Sementara itu, Pimpinan Pusat Muhammadiyah menyatakan pelaporan yang dilakukan oleh Aliansi Muda Muhammadiyah terhadap komika Pandji Pragiwaksono bukan sikap resmi persyarikatan. Muhammadiyah menegaskan sikap sebagai organisasi yang menjunjung prinsip keadaban publik dan penyelesaian persoalan secara arif serta bijaksana.
"Tindakan dan pernyataan yang mengatasnamakan Aliansi Muda Muhammadiyah bukan merupakan sikap resmi, maupun mandat dari Persyarikatan Muhammadiyah," kata Ketua Majelis Pembinaan Kader dan Sumber Daya Insani (MPKSDI) PP Muhammadiyah, Bachtiar Dwi Kurniawan, dalam pernyataan pers, Jumat (9/1/2026).
Bachtiar menyampaikan setiap langkah dan sikap resmi Muhammadiyah hanya dapat disampaikan oleh pimpinan yang memiliki kewenangan sesuai Anggaran Dasar dan Anggaran Rumah Tangga Muhammadiyah. Menurut dia, pengatasnamaan Muhammadiyah oleh kelompok tertentu tidak mencerminkan sikap resmi persyarikatan.

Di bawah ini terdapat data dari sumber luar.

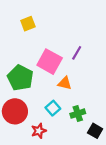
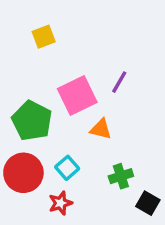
pink square: (50, 62) -> (77, 95), turned 35
cyan square: (53, 108) -> (67, 168), moved

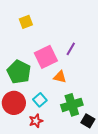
green cross: (121, 176) -> (72, 105), size x1.5

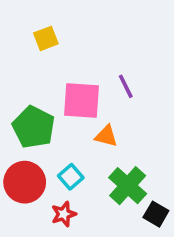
purple line: (71, 49) -> (126, 86), turned -56
pink square: (46, 57) -> (81, 101), turned 30
green cross: (72, 105) -> (128, 186), turned -30

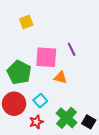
green cross: (128, 186) -> (67, 118), moved

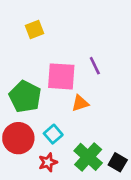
orange triangle: (60, 77) -> (80, 103), turned -32

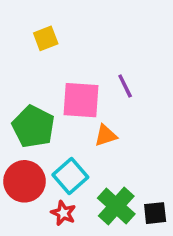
cyan square: (53, 134) -> (70, 176), size x1.4
red star: (48, 162) -> (63, 213), turned -30
black square: (118, 162) -> (155, 213), turned -36

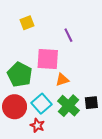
purple line: (125, 86) -> (68, 35), moved
green cross: (116, 206) -> (68, 106), moved
black square: (155, 213) -> (91, 103), moved

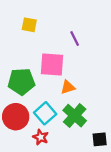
yellow square: (27, 23) -> (29, 25), turned 32
green pentagon: (20, 75) -> (21, 82), turned -30
black square: (91, 103) -> (100, 139), moved

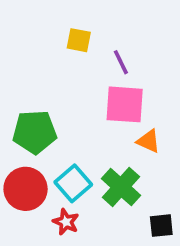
yellow square: (29, 25) -> (79, 40), moved
pink square: (52, 65) -> (125, 104), moved
orange triangle: (68, 87) -> (148, 141), moved, turned 42

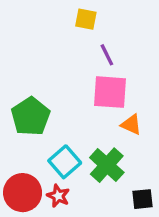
yellow square: (79, 40) -> (86, 19), moved
green pentagon: (35, 132) -> (31, 116), turned -30
red circle: (26, 189) -> (23, 193), moved

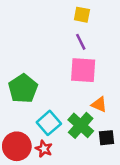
yellow square: (86, 19) -> (82, 15), moved
orange triangle: (131, 125) -> (99, 104), moved
black square: (142, 199) -> (107, 138), moved

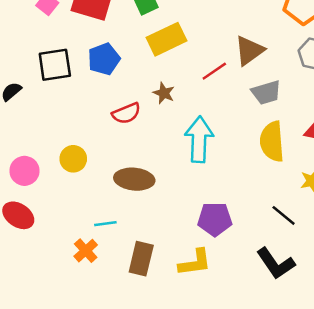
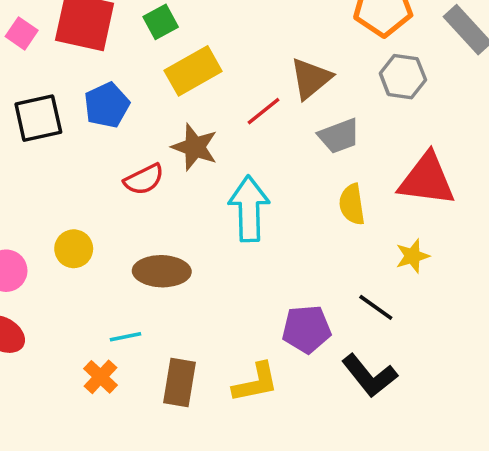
brown star: (164, 93) -> (195, 147), size x1.5
yellow semicircle: (272, 142) -> (352, 204), size x0.7
purple pentagon: (215, 219) -> (307, 329), moved

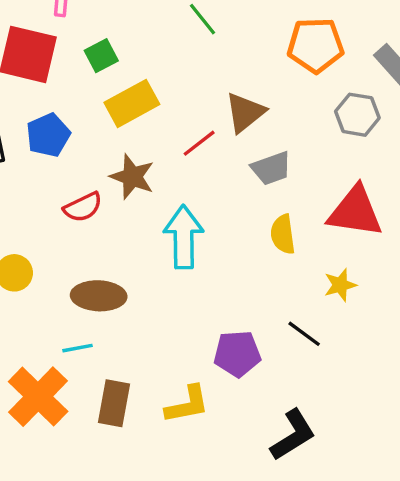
gray hexagon: (403, 77) -> (357, 115), moved
cyan line: (126, 337) -> (78, 348), moved
black L-shape: (369, 376) -> (293, 435), moved, turned -84
orange cross: (100, 377) -> (38, 397), size x1.8

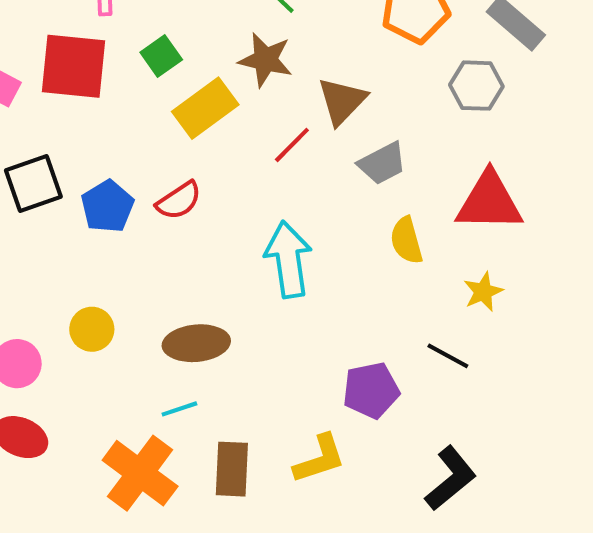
blue pentagon: (48, 135) -> (107, 206), moved
brown star: (132, 177) -> (265, 60), moved
red semicircle: (83, 207) -> (179, 201), moved

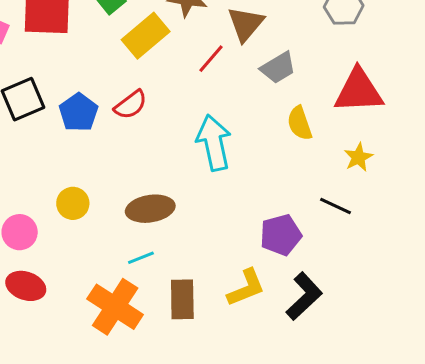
black L-shape: (451, 478) -> (304, 296), moved

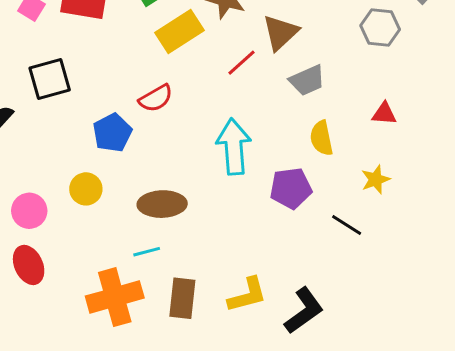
red triangle: (359, 91) -> (384, 114), size x0.5
blue pentagon: (78, 112) -> (112, 133), moved
purple pentagon: (281, 235) -> (291, 188), moved
red ellipse: (26, 286) -> (29, 265), turned 39
orange cross: (115, 307) -> (115, 297), turned 34

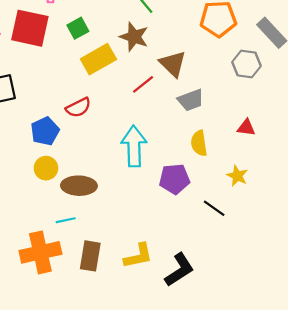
brown triangle: (280, 33) -> (173, 64), turned -36
yellow star: (376, 179) -> (237, 176), turned -30
yellow circle: (86, 189) -> (46, 168), moved

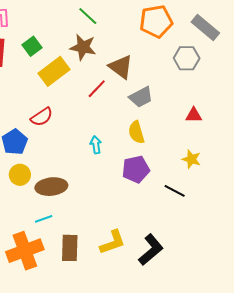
yellow semicircle: (199, 143) -> (136, 132), moved
cyan arrow: (134, 146) -> (96, 145), size x0.5

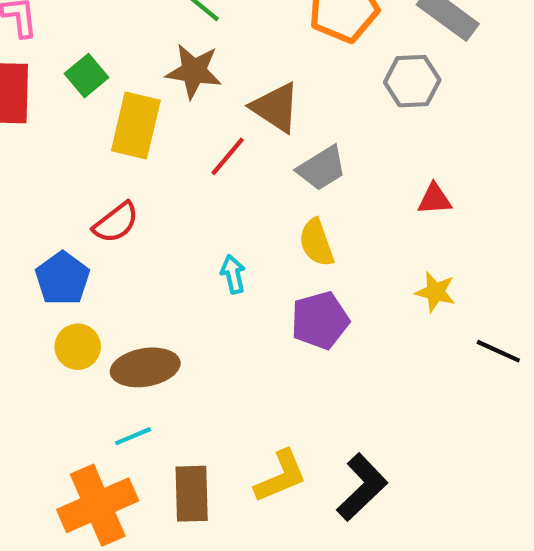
yellow rectangle: (54, 71) -> (136, 126), turned -36
black line: (175, 191) -> (498, 351), moved

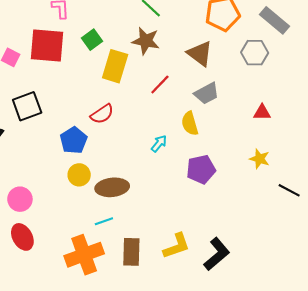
brown triangle: (275, 107) -> (200, 54), moved
yellow semicircle: (316, 243) -> (190, 123), moved
cyan arrow: (233, 274) -> (159, 144), turned 48

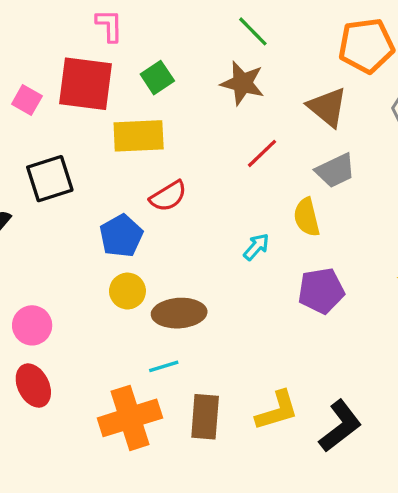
yellow rectangle: (115, 66) -> (139, 136), moved, turned 68

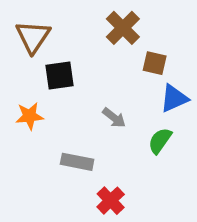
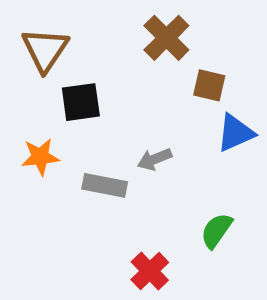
gray arrow: (114, 118) -> (155, 159), turned 120
green semicircle: (160, 141) -> (216, 231), moved
gray rectangle: (77, 162) -> (105, 185), moved

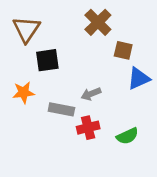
green semicircle: (216, 231) -> (127, 136), turned -150
red cross: (150, 271) -> (88, 128), moved, turned 30

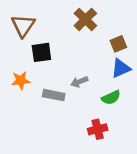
brown square: (123, 50) -> (118, 44), moved, turned -35
red cross: (88, 128) -> (98, 129), moved
green semicircle: (127, 136) -> (111, 98), moved

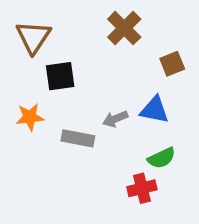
blue triangle: (121, 68) -> (154, 110), moved, turned 35
green semicircle: (111, 98) -> (162, 158), moved

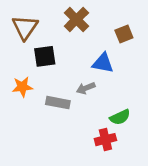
brown cross: (124, 28) -> (76, 19), moved
brown square: (172, 64) -> (124, 34), moved
blue triangle: (154, 110) -> (103, 63), moved

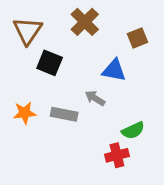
black square: (45, 56) -> (50, 63), turned 30
orange star: (22, 87) -> (25, 113), moved
gray arrow: (86, 88) -> (95, 98), turned 54

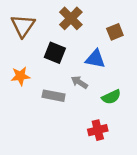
black square: (50, 63) -> (55, 53), moved
orange star: (25, 113) -> (20, 76), moved
green semicircle: (133, 130) -> (111, 97), moved

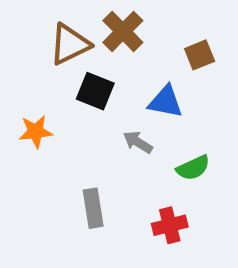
brown triangle: (23, 26) -> (70, 44), moved, turned 30
gray rectangle: (54, 96) -> (93, 208), moved, turned 70

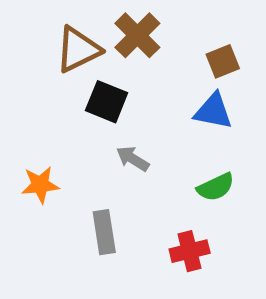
blue triangle: (166, 102) -> (213, 111), moved
orange star: (36, 132) -> (40, 185), moved
gray arrow: (138, 142) -> (133, 159), moved

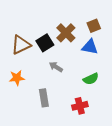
brown cross: (137, 35) -> (66, 33), moved
brown triangle: (78, 50) -> (21, 45), moved
black square: (107, 102) -> (45, 43), turned 36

"Pengatasnamaan Muhammadiyah oleh kelompok atau individu tertentu dalam konteks tindakan hukum maupun pernyataan publik tidak serta-merta mencerminkan pandangan dan sikap Persyarikatan Muhammadiyah," ujar dia.
Di sisi lain, Bachtiar menyampaikan Muhammadiyah menghormati upaya setiap warga negara yang menempuh jalur hukum. Namun, kata dia, hal itu merupakan tanggung jawab pribadi atau kelompok, bukan institusi Muhammadiyah.